> [Exercise objective]
What you return should match every record exactly, with the images removed.

Collected data:

◇ ◇ ◇ ◇ ◇ ◇ ◇

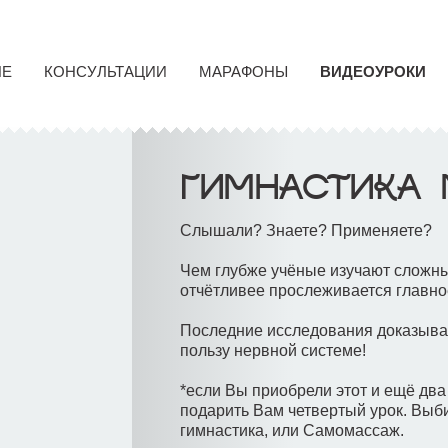
НЕ
КОНСУЛЬТАЦИИ
МАРАФОНЫ
ВИДЕОУРОКИ
ГИМНАСТИКА 
Слышали? Знаете? Применяете?
Чем глубже учёные изучают сложны
отчётливее прослеживается главно
Последние исследования доказыва
пользу нервной системе!
*если Вы приобрели этот и ещё два 
подарить Вам четвертый урок. Выб
гимнастика, или Самомассаж.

◇ ◇ ◇ ◇ ◇ ◇ ◇

> [Answer for the task]
НЕ
КОНСУЛЬТАЦИИ
МАРАФОНЫ
ВИДЕОУРОКИ
ГИМНАСТИКА 
Слышали? Знаете? Применяете?
Чем глубже учёные изучают сложны
отчётливее прослеживается главно
Последние исследования доказыва
пользу нервной системе!
*если Вы приобрели этот и ещё два 
подарить Вам четвертый урок. Выб
гимнастика, или Самомассаж.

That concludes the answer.